Physician Treatment Selection in the Prospective Metastatic Renal Cell Cancer (MaRCC) Registry

Characteristics of patients enrolled in clinical trials of metastatic renal cell carcinoma (mRCC) can often differ from those in the real world setting, resulting in potential bias in the literature. The MaRCC Registry is designed to survey questions not asked in trials, such as what practicing physicians choose as first-line therapy among many available options, and why physicians make certain management decisions. This analysis describes physician treatment selection of first line therapy and reasons for treatment selection in 502 real world patients enrolled in a multicenter, prospective, observational registry.

The MaRCC Registry enrolled 502 patients from 46 US academic (ACAD) (N=20) and community (N=26) sites with mRCC and no prior systemic therapy for metastatic disease. Key endpoints included descriptive treatment characteristics (e.g. treatment agents, sequence, duration, reasons for therapy choice and discontinuation), treatment effectiveness (e.g. overall response rate, progression free survival (PFS), overall survival (OS)), quality of life as collected via patient reported outcomes, medication adherence, ability to work, hospitalizations, and emergency department visits. Here we describe preliminary results from the physician surveys conducted at the time of study enrollment.

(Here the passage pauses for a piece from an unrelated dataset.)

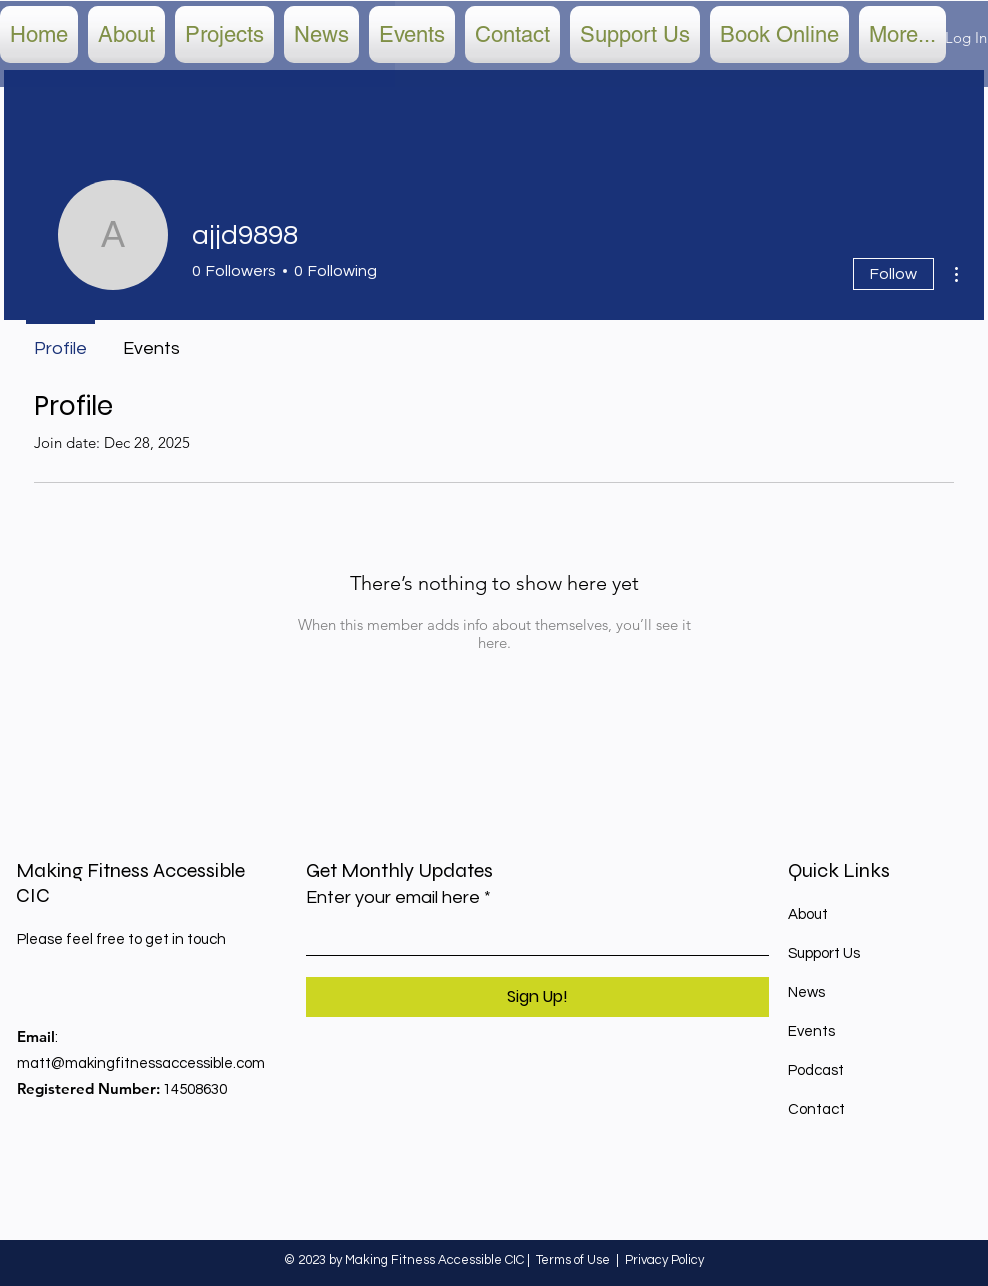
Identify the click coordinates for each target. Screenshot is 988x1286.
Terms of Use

At data cut-off of August 4, 2017, 502 patients had been accrued: median age 63 (Q1-3 range, 56-70); 70% male; 75% ACAD; 78% clear cell histology; and 33% stage IV at diagnosis. Initial management decision was: 59% (294) went directly on systemic therapy (ST), whereas in 41% (208) systemic therapy was deferred (DST). At time of data cut-off and through a median follow-up of 8.5 months, 73/208 (35%) of the DST patients started ST. For all patients treated with ST (367) in the registry, first line treatments included pazopanib (45%), sunitinib (21%), clinical trial (19%), and high-dose interleukin-2 (5%). The most common categories for therapy choice as selected by providers were likelihood of clinical benefit (61%) followed by patient characteristics (25%). Within the clinical benefit category, the most common reason was OS/PFS (37%), followed by likelihood of tumor regression (27%). Within the patient characteristic category the most common reasons included prognostic factors (12%) or performance status/frailty (7%). In the DST group, ECOG 0 was seen in 46% and in ST, 35%. For first line ST, the mean and median starting pazopanib dose was 684 mg and 800 mg respectively, with 114/164 patients (69.5%) starting at full dose (800 mg). The mean and median starting sunitinib dose was 49 mg and 50 mg respectively, with 70/79 patients (88.6%) starting at full dose (50 mg).

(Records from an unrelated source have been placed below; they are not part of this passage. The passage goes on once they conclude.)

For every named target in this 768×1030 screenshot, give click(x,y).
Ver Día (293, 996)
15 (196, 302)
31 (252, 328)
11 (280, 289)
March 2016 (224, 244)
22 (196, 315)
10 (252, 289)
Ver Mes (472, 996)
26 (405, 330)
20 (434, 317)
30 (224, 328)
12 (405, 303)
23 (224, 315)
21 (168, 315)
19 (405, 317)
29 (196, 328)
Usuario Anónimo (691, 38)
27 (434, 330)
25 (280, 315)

This is the first prospective report of physician practice patterns in the first line treatment of mRCC patients in the real world setting. We describe the most common factors driving physician decision making in management of mRCC. Early experience suggests that clinical benefit associated with treatment and patient characteristics were the most common reasons for initial ST selection. Interestingly, side effect profile rarely determined initial ST selection.